6 Reasons 2015 Will Be Defined By Market Volatility

by: Global Risk Insights

Markets spent most of 2014 calmly moving up, but 2015 may be a different story.

Outside of a brief surge in volatility in October, markets were complacent throughout 2014. Even with geopolitical crises popping up in Iraq and Ukraine, an accelerating US economy and low interest rates across developed economies were able to ease any concerns of investors. But nothing lasts forever.

The way events are lining up, 2015 will be the Year of Volatility. Markets will be waiting for major decisions from the world's central banks and uncertainties in macro and commodity markets to broach. Here are 6 reasons volatility is poised to make a comeback.

1. The Federal Reserve will raise rates

The US economy is doing well, and excuses to keep rates low past the mid-part of next year are quickly disappearing. GDP for the third quarter was revised up to 3.9 percent, better than the 3.25 percent that was expected, unemployment continues its downward trend, and the first signs of wage growth are beginning to appear.

The only uncertainty left is when the Fed will raise rates.

The most hawkish members of the FOMC are pushing for a first quarter increase, while doves like Narayana Kocherlakota are doing all they can to prevent that. These dynamics throw a wrench in when the committee will agree to hike, leaving bond traders waiting with bated breath.

2. China's growth and central bank intervention

The surprise rate cut by the People's Bank of China might be a warning that the fundamentals of the Chinese economy are weaker than had previously been thought. Real estate prices are coming back down to earth, and the income that has pushed into the economy is as well.

Now, China's growth rate still is topping 7 percent, but there is worry that the long-theorized Chinese slowdown may finally be materializing.

More than ever, China is the engine of growth in other parts of the world - from Australia to South America to the US - and a stall in East Asia will reverberate across the globe.

3. Can the ECB be aggressive enough to prevent more European deflation?

Central banks will be pivotal to how markets behave in 2015, and the most of the mystery surrounds Europe. The scourge of deflation is spreading across Southern Europe and even once-strong Germany's growth has stalled.

While ECB President Mario Draghi has confidently proclaimed that he would do "whatever it takes" at least twice now, German officials will do all they can to prevent him from doing so if it involves aggressive monetary easing. Without German approval, Europe has a real chance of having a Japanese-style lost decade.

4. Oil prices

Oil prices are now in a true free fall. After OPEC decided not to cut production, it became clear that this group of oil producing countries was ready to play a war of attrition with US and Canadian shale oil producers.

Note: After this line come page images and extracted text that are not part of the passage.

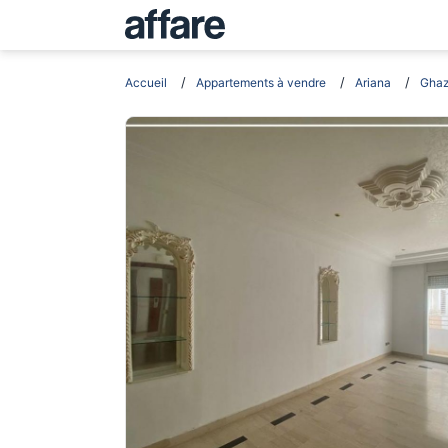
Accueil
Appartements à vendre
Ariana
Ghaz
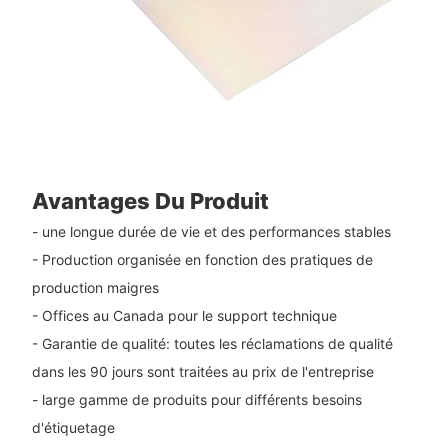
Avantages Du Produit
- une longue durée de vie et des performances stables
- Production organisée en fonction des pratiques de
production maigres
- Offices au Canada pour le support technique
- Garantie de qualité: toutes les réclamations de qualité
dans les 90 jours sont traitées au prix de l'entreprise
- large gamme de produits pour différents besoins
d'étiquetage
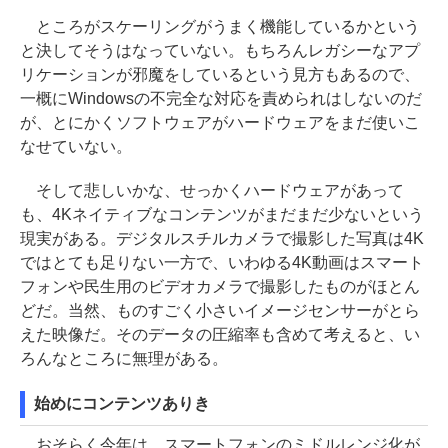
ところがスケーリングがうまく機能しているかという
と決してそうはなっていない。もちろんレガシーなアプ
リケーションが邪魔をしているという見方もあるので、
一概にWindowsの不完全な対応を責められはしないのだ
が、とにかくソフトウェアがハードウェアをまだ使いこ
なせていない。
そして悲しいかな、せっかくハードウェアがあって
も、4Kネイティブなコンテンツがまだまだ少ないという
現実がある。デジタルスチルカメラで撮影した写真は4K
ではとても足りない一方で、いわゆる4K動画はスマート
フォンや民生用のビデオカメラで撮影したものがほとん
どだ。当然、ものすごく小さいイメージセンサーがとら
えた映像だ。そのデータの圧縮率も含めて考えると、い
ろんなところに無理がある。
始めにコンテンツありき
おそらく今年は、スマートフォンのミドルレンジ化が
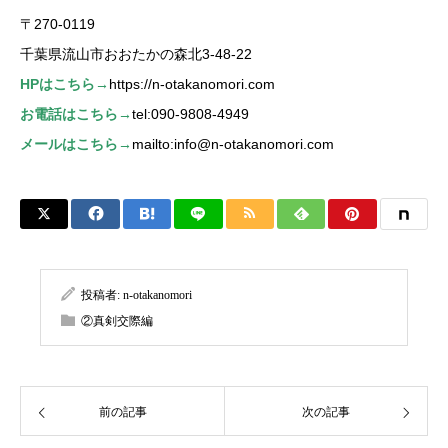
〒270-0119
千葉県流山市おおたかの森北3-48-22
HPはこちら→
https://n-otakanomori.com
お電話はこちら→
tel:090-9808-4949
メールはこちら→
mailto:info@n-otakanomori.com
投稿者:
n-otakanomori
②真剣交際編
前の記事
次の記事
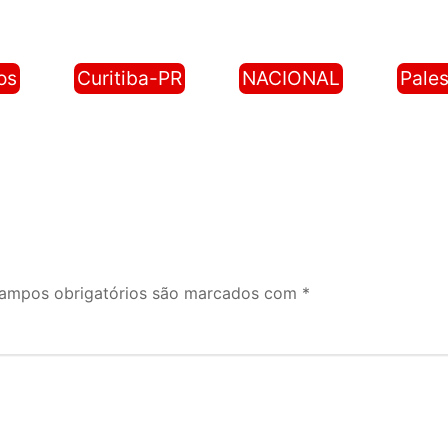
os
Curitiba-PR
NACIONAL
Pales
ampos obrigatórios são marcados com
*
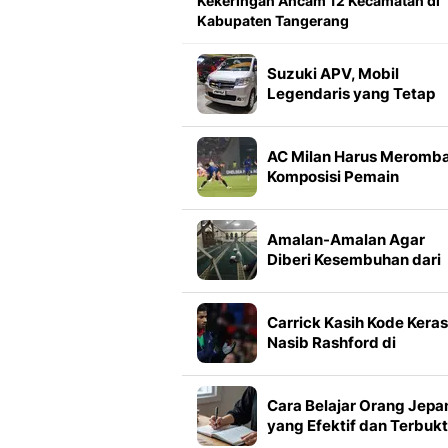
Kekeringan Ancam 12 Kecamatan di
Kabupaten Tangerang
Suzuki APV, Mobil
Legendaris yang Tetap
Diburu Berkat 2 Hal Ini
AC Milan Harus Meromb
Komposisi Pemain
Amalan-Amalan Agar
Diberi Kesembuhan dari
Penyakit Menurut Islam,
Bacaan Doa dan Dzikirn
Carrick Kasih Kode Keras
Nasib Rashford di
Manchester United
Cara Belajar Orang Jepa
yang Efektif dan Terbukt
Bikin Cepat Paham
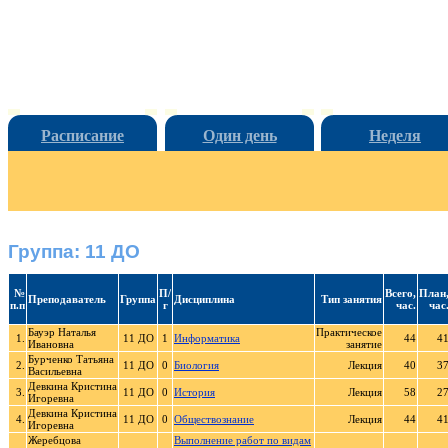
Расписание
Один день
Неделя
Группа: 11 ДО
№
П/
Всего,
План
Преподаватель
Группа
Дисциплина
Тип занятия
п.п
г
час.
час
Бауэр Наталья
Практическое
1.
11 ДО
1
Информатика
44
4
Ивановна
занятие
Бурченко Татьяна
2.
11 ДО
0
Биология
Лекция
40
3
Васильевна
Девкина Кристина
3.
11 ДО
0
История
Лекция
58
2
Игоревна
Девкина Кристина
4.
11 ДО
0
Обществознание
Лекция
44
4
Игоревна
Жеребцова
Выполнение работ по видам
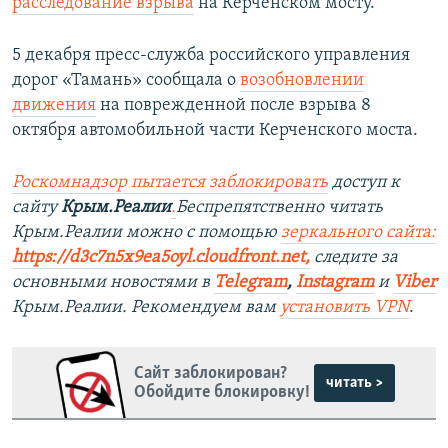
расследование взрыва
на Керченском мосту.
5 декабря пресс-служба российского управления
дорог «Тамань» сообщала о
возобновлении
движения
на поврежденной после взрыва 8
октября автомобильной части Керченского моста.
Роскомнадзор пытается заблокировать
доступ к
сайту
Крым.Реалии
.
Беспрепятственно читать
Крым.Реалии можно с помощью
зеркального сайта:
https://d3c7n5x9ea5oyl.cloudfront.net,
следите за
основными новостями в
Telegram
,
Instagram
и
Viber
Крым.Реалии. Рекомендуем вам
установить VPN
.
Сайт заблокирован?
читать >
Обойдите блокировку!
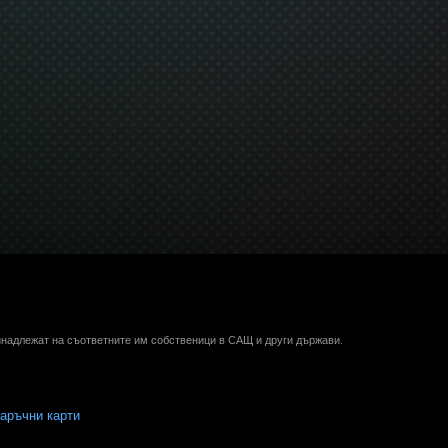
ринадлежат на съответните им собственици в САЩ и други държави.
аръчни карти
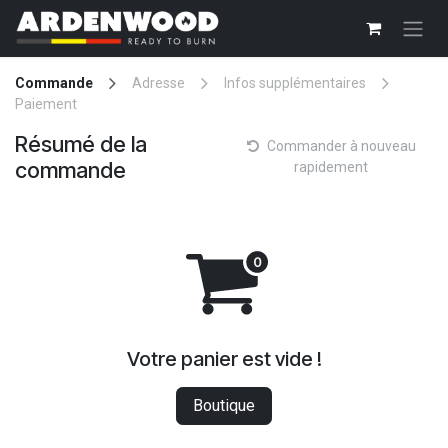
Se rendre au contenu
Commande
Adresse
Infos supplémentaires
Paiement
Résumé de la
Commander à nouveau
commande
rapidement
Votre panier est vide !
Boutique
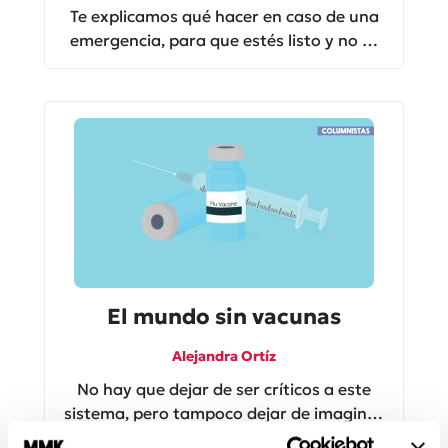
Te explicamos qué hacer en caso de una
emergencia, para que estés listo y no te
gane el miedo frente a un desmayo o
accidente.
El mundo sin vacunas
Alejandra Ortíz
No hay que dejar de ser críticos a este
sistema, pero tampoco dejar de imaginar
cómo sería un mundo sin vacunas.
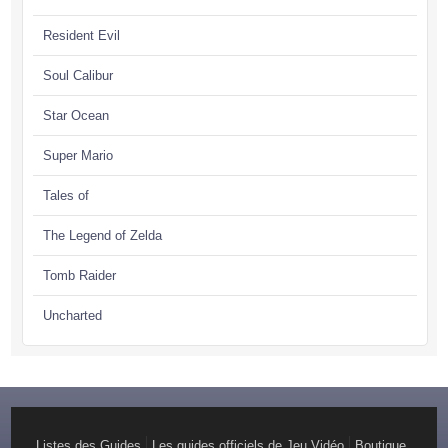
Resident Evil
Soul Calibur
Star Ocean
Super Mario
Tales of
The Legend of Zelda
Tomb Raider
Uncharted
Listes des Guides
Les guides officiels de Jeu Vidéo
Boutique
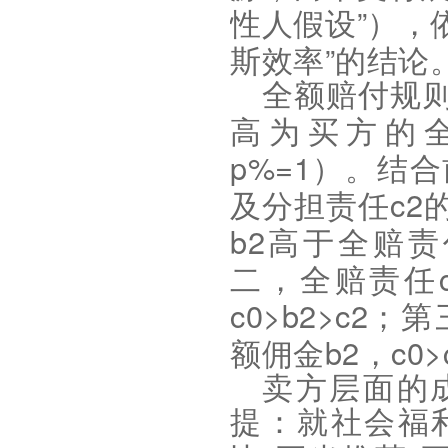
”
性人假设
），
”
斯效率
的结论
全额赔付规
高为买方的
p%=1
）。结合
c2
及分担责任
b2
高于全赔责
二，全赔责任
c0>b2>c2
；第
b2
c0>
额佣金
，
卖方层面的
提：就社会福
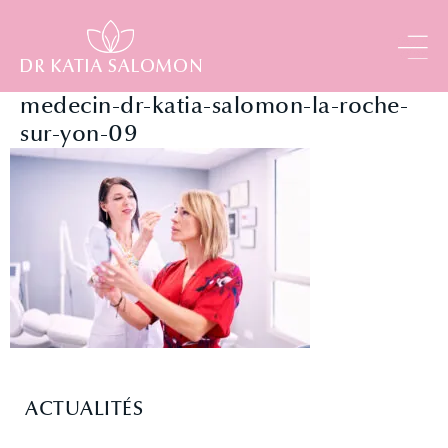
Panneau de gestion des cookies
medecin-dr-katia-salomon-la-roche-
sur-yon-09
ACTUALITÉS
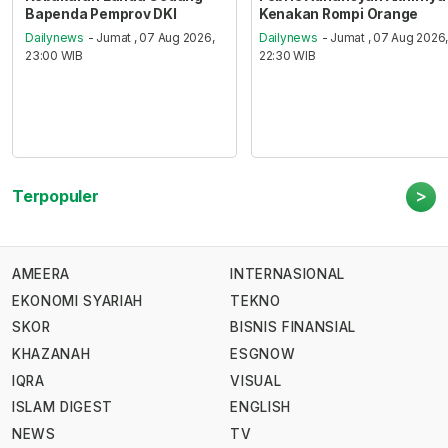
Bapenda Pemprov DKI
Kenakan Rompi Orange
Dailynews
- Jumat , 07 Aug 2026,
Dailynews
- Jumat , 07 Aug 2026
23:00 WIB
22:30 WIB
>
Terpopuler
AMEERA
INTERNASIONAL
EKONOMI SYARIAH
TEKNO
SKOR
BISNIS FINANSIAL
KHAZANAH
ESGNOW
IQRA
VISUAL
ISLAM DIGEST
ENGLISH
NEWS
TV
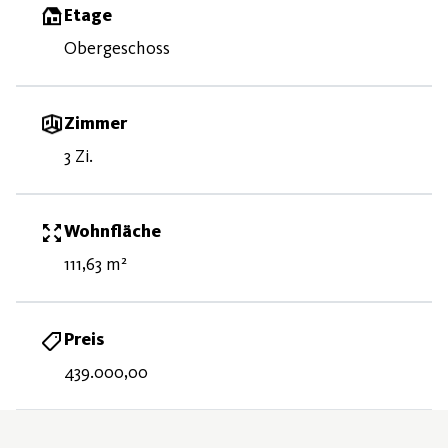
Etage
Obergeschoss
Zimmer
3 Zi.
Wohnfläche
111,63 m²
Preis
439.000,00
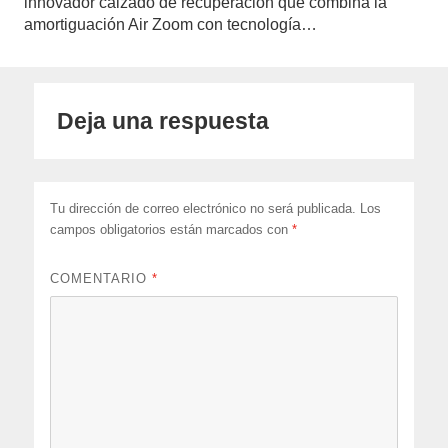
innovador calzado de recuperación que combina la
amortiguación Air Zoom con tecnología…
Deja una respuesta
Tu dirección de correo electrónico no será publicada.
Los
campos obligatorios están marcados con
*
COMENTARIO
*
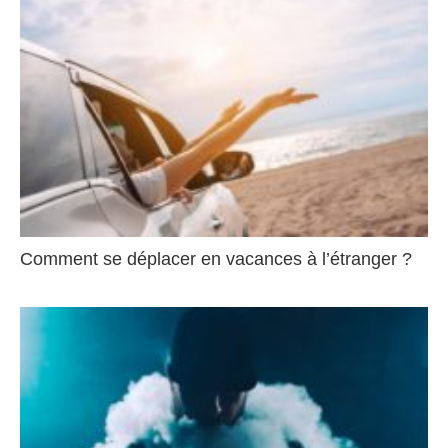
Comment se déplacer en vacances à l’étranger ?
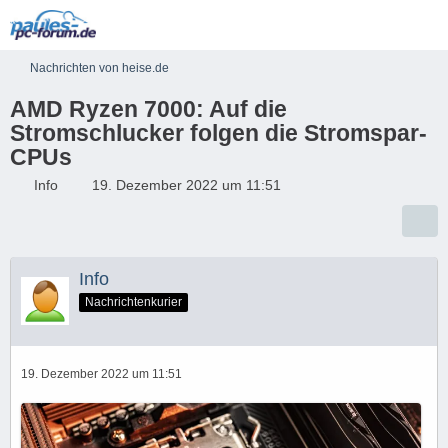
Nachrichten von heise.de
AMD Ryzen 7000: Auf die
Stromschlucker folgen die Stromspar-
CPUs
Info
19. Dezember 2022 um 11:51
Info
Nachrichtenkurier
19. Dezember 2022 um 11:51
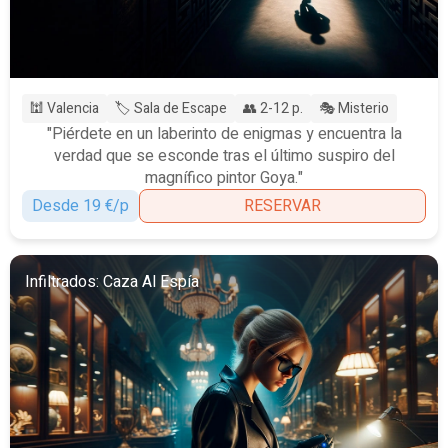
🕍 Valencia
🏷️ Sala de Escape
👥 2-12 p.
🎭 Misterio
"Piérdete en un laberinto de enigmas y encuentra la
verdad que se esconde tras el último suspiro del
magnífico pintor Goya."
Desde 19 €/p
RESERVAR
Infiltrados: Caza Al Espía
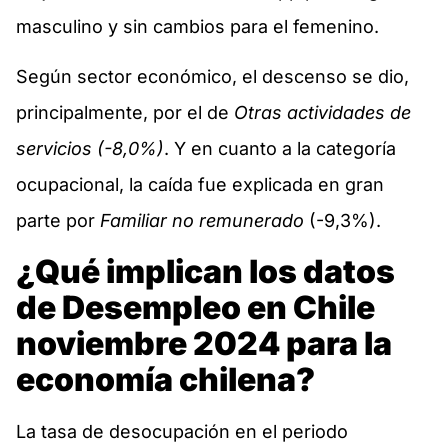
masculino y sin cambios para el femenino.
Según sector económico, el descenso se dio,
principalmente, por el de
Otras actividades de
servicios (-8,0%)
. Y en cuanto a la categoría
ocupacional, la caída fue explicada en gran
parte por
Familiar no remunerado
(-9,3%).
¿Qué implican los datos
de Desempleo en Chile
noviembre 2024 para la
economía chilena?
La tasa de desocupación en el periodo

Now it appears that oil prices could remain low until one side of the pricing war cannot last any longer.

Complicating matters are the rising US Dollar and the crumbling economy in Russia, which is the world's third largest oil producer. Whether prices fall any further, or it is only worrying over prices that continues, valuations of the world's largest petroleum companies will suffer.

5. Modi and Jokowi delivering on market reform promises

Narendra Modi won India's March 2014 election authoritatively to become Prime Minister. Joko Widodo, known as Jokowi, rose to power as Indonesia's President in July of 2014. Both won based on their pro-business platforms, and markets lauded their victories.

But how long will these new leaders have to implement major changes before markets grow wary? Already, India caused headlines by stalling World Trade Organization free trade negotiations - and even if headlines sensationalized the event, it started to undermine confidence in Modi's pro-market ambitions.

6. Can Russia's foreign policy withstand a downward spiral in the economy?

The situation in Ukraine may have settled to a simmer over the last several months, but markets' worries over Vladimir Putin's territorial ambitions have not relented.

The ruble fell by one-third against the US Dollar over the last year as capital outflows accelerated throughout the year. To defend the ruble, the Bank of Russia is spending billions of US Dollars per week and has raised rates to over 9 percent.

At some point, Russia will either begin to ease its policy or prices will fall so far that they will look like an attractive high-risk purchase. In the latter, however, expect a bumpy ride.

Each of these six big questions in the world economy will hang a veil of uncertainty over markets in 2015. Far from the peaceful ascent markets experienced in 2014, there will be a return to volatility in 2015. But that does not mean there is an impending crash; it just means that 2014 was a respite from what makes financial markets so complicated.